The economic downturn in 2015 has caused many short-term investors to divest and move into cash positions, but as long-term investors, we are always on the lookout for high-quality companies that are on sale.
I have scoured the market and found three mid-cap stocks that have fallen 7% year-to-date, but are now trading at inexpensive valuations compared with both their five-year and industry averages, so let’s take a closer look at each to determine which would fit best in your portfolio.
1. IGM Financial Inc.
IGM Financial Inc. (TSX:IGM) is one of Canada’s largest personal financial services companies, and one of the country’s largest managers and distributors of mutual funds and other managed asset products. Its stock has fallen over 21% year-to-date, including a decline of over 11% in the last three months.
At today’s levels, IGM’s stock trades at just 11.2 times fiscal 2015’s estimated earnings per share of $3.24 and only 10.7 times fiscal 2016’s estimated earnings per share of $3.38, both of which are inexpensive compared with its five-year average price-to-earnings multiple of 15.9 and its industry average multiple of 131.6.
In addition, IGM pays a quarterly dividend of $0.5625 per share, or $2.25 per share annually, giving its stock a 6.2% yield. Investors should also note that the company has increased its dividend 15 times in the last 13 years.
2. Cogeco Cable Inc.
Cogeco Cable Inc. (TSX:CCA) is the 11th-largest cable operator in North America and the second-largest in Ontario and Quebec. Its stock has fallen over 11% year-to-date, including a decline of over 10% in the last three months.

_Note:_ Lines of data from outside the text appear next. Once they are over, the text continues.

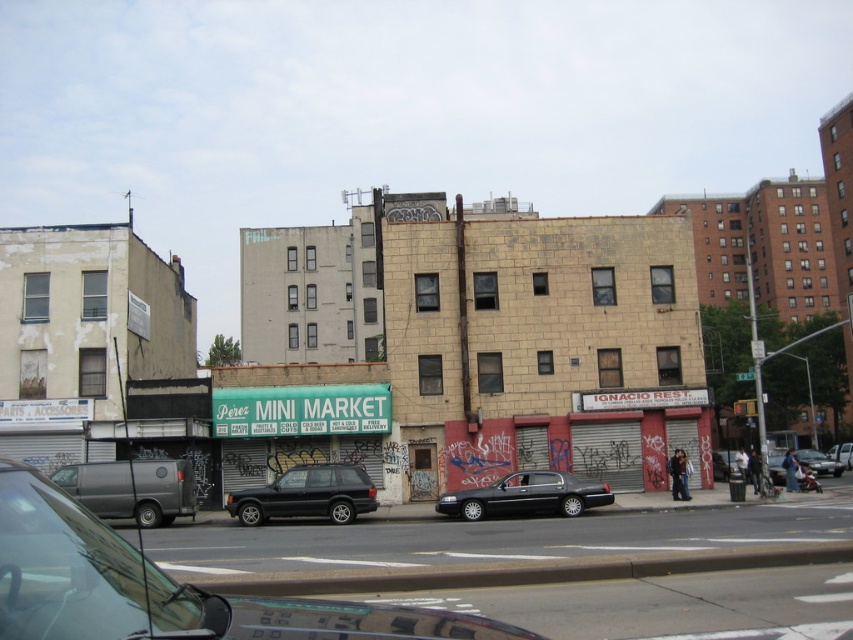 Question: Where is shiny black suv at center located in relation to silver metallic suv at center in the image?

Choices:
 (A) below
 (B) above

Answer: (B)

Question: Is shiny black suv at center to the left of silver metallic suv at center from the viewer's perspective?

Choices:
 (A) yes
 (B) no

Answer: (A)

Question: Can you confirm if black metallic sedan at center is bigger than silver metallic suv at center?

Choices:
 (A) yes
 (B) no

Answer: (B)

Question: Based on their relative distances, which object is farther from the black metallic sedan at center?

Choices:
 (A) shiny black suv at center
 (B) silver metallic suv at center

Answer: (B)

Question: Estimate the real-world distances between objects in this image. Which object is farther from the silver metallic suv at center?

Choices:
 (A) black matte suv at center
 (B) black metallic sedan at center

Answer: (B)

Question: Which is farther from the silver metallic suv at center?

Choices:
 (A) black metallic sedan at center
 (B) black matte suv at center
 (C) shiny black suv at center

Answer: (C) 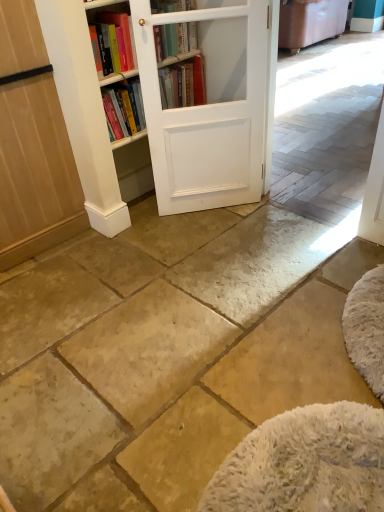 Question: From the image's perspective, is white wood bookcase at center below white matte barn door at center?

Choices:
 (A) yes
 (B) no

Answer: (B)

Question: Could you tell me if white wood bookcase at center is turned towards white matte barn door at center?

Choices:
 (A) no
 (B) yes

Answer: (A)

Question: Is white wood bookcase at center thinner than white matte barn door at center?

Choices:
 (A) no
 (B) yes

Answer: (A)

Question: Is white wood bookcase at center directly adjacent to white matte barn door at center?

Choices:
 (A) no
 (B) yes

Answer: (A)

Question: Is white matte barn door at center at the back of white wood bookcase at center?

Choices:
 (A) no
 (B) yes

Answer: (A)

Question: Does point (178, 35) appear closer or farther from the camera than point (4, 128)?

Choices:
 (A) farther
 (B) closer

Answer: (A)

Question: Considering their positions, is hardcover book at upper center located in front of or behind light brown wood screen door at left?

Choices:
 (A) behind
 (B) front

Answer: (A)

Question: From a real-world perspective, relative to light brown wood screen door at left, is hardcover book at upper center vertically above or below?

Choices:
 (A) below
 (B) above

Answer: (B)

Question: Is hardcover book at upper center wider or thinner than light brown wood screen door at left?

Choices:
 (A) wide
 (B) thin

Answer: (B)

Question: Considering the positions of light brown wood screen door at left and white matte barn door at center in the image, is light brown wood screen door at left bigger or smaller than white matte barn door at center?

Choices:
 (A) big
 (B) small

Answer: (A)

Question: Is point (51, 221) positioned closer to the camera than point (228, 1)?

Choices:
 (A) closer
 (B) farther

Answer: (B)

Question: Is light brown wood screen door at left in front of or behind white matte barn door at center in the image?

Choices:
 (A) behind
 (B) front

Answer: (B)

Question: Would you say light brown wood screen door at left is to the left or to the right of white matte barn door at center in the picture?

Choices:
 (A) right
 (B) left

Answer: (B)

Question: Is hardcover book at upper center spatially inside white wood bookcase at center, or outside of it?

Choices:
 (A) outside
 (B) inside

Answer: (A)

Question: From the image's perspective, is hardcover book at upper center located above or below white wood bookcase at center?

Choices:
 (A) above
 (B) below

Answer: (B)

At current levels, Cogeco’s stock trades at just 12.4 times fiscal 2015’s estimated earnings per share of $5.12 and only 11.1 times fiscal 2016’s estimated earnings per share of $5.76, both of which are inexpensive compared with its five-year average price-to-earnings multiple of 13 and its industry average multiple of 20.4.
Additionally, Cogeco pays a quarterly dividend of $0.35 per share, or $1.40 per share annually, which gives its stock a 2.2% yield. It is also important to note that the company has increased its dividend for 11 consecutive years.
3. SNC-Lavalin Group Inc.
SNC-Lavalin Group Inc. (TSX:SNC) is one of the world’s largest engineering and construction companies. Its stock has fallen over 7% year-to-date, including a decline of about 6% in the last three months.
At today’s levels, its stock trades at just 20.4 times fiscal 2015’s estimated earnings per share of $2.00 and only 16.8 times fiscal 2016’s estimated earnings per share of $2.43, both of which are inexpensive compared with its five-year average price-to-earnings multiple of 43.7 and its industry average multiple of 25.9.
In addition, SNC pays a quarterly dividend of $0.25 per share, or $1.00 per share annually, giving its stock a 2.45% yield. Investors should also note that the company has increased its dividend for 14 consecutive years.
Which of these mid-caps should you buy shares of?
IGM Financial, Cogeco Cable, and SNC-Lavalin Group have each fallen over 7% in 2015, but all represent very attractive long-term investment opportunities today. Foolish investors should strongly consider initiating positions in at least one of them.